幼児教育の質を高めるためには、園外研修をはじめとした研修を実践するだけではなく、他にも意識すべきポイントがあります。

ここでは、園長・主任保育士などの管理職が、幼児教育の質ならびに保育者の資質を高めるために意識すべきポイントを、3つ解説します。より良い保育サービスを実現するために、ぜひ参考にしてください。

保育者と信頼関係を築く

子どもたちに質の高い保育サービスを提供するためには、同じ保育園で働く園長や主任保育士から現場を担当する保育者までが、相互に信頼し合える関係を築くことが大切です。

信頼関係が高まるほど、園内の風通しが良くなりコミュニケーションも円滑化され、保育の質を高めるための意見やアイディアも積極的に飛び交うようになるでしょう。園内の信頼関係を築くためには、リーダーである園長や主任保育士から働きかけることがポイントです。

リーダーとして責任を負うことや保育者を育てる姿勢を示すと、保育者からも信頼を集めることを期待できます。思い切って自己開示を行ったり、過去の失敗や自分の経験を保育者に話したりすることも信頼関係を築くための良い方法です。

信頼関係は保育園運営の基盤となるため、ぜひ積極的に保育者との信頼関係を築く取り組みを行ってください。

学び合うチームを作る

幼児教育の質を高めるためには、園内外の研修以外にも、楽しみながら自然と学び合える環境やチームを作ることが重要です。具体的な取り組みを挙げると、週1回15分程度のお茶会を実施することで、保育者同士の情報共有や意見交換を活性化させられます。

短時間でも学び合う機会を設けることで、保育者同士の学び合う習慣が徐々にできあがっていきます。

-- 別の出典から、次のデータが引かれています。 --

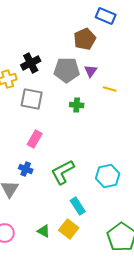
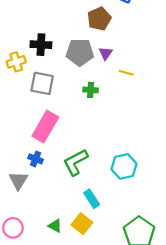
black cross: (31, 63) -> (41, 45), turned 30
pink rectangle: (35, 139) -> (45, 127), size x1.6

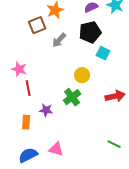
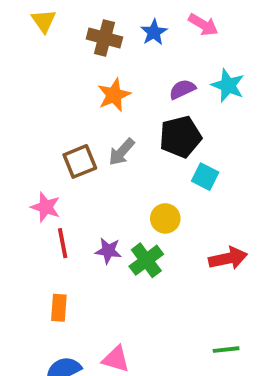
brown square: (37, 25) -> (80, 161), moved
purple star: (46, 110) -> (108, 251), moved
green line: (114, 144) -> (226, 350), turned -32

お菓子やお茶を用意するだけでも、和やかに会話できる環境を作ることはできます。幼児教育の質を高めるためにも、保育者同士の学び合いを活性化させる工夫を行ってみましょう。

保育園の理想を発信する

一般企業では、会社が一つの方向を向かって進むために、よく経営者が「ミッション」「ビジョン」を社員に向けて発信します。保育園においても、園長や主任保育士が保育園の理想や理念を保育者に向けて発信すると、保育者の意識や行動の指針とすることができるためおすすめです。

保育園の理想や理念を共有することで、全員が幼児教育の質を高める方向へ向かって行くことができます。

具体的な行動レベルにまで落とし込んで発信すると、保育者の行動を促して理想や理念もより深く実感できるため、ぜひ実践してください。

まとめ

園外研修は、保育園の外部から新たな知識や技術を取り入れられることが特徴です。定期的に保育者を園外研修に参加させることで、園内だけで研修を行うよりも効果的に保育の質や保育者の資質を高めることができます。

保育者を園外研修に参加させる際には、園内での情報共有やスケジューリングの工夫など、

研修の恩恵を最大限に高めるための工夫を行うことが大切です。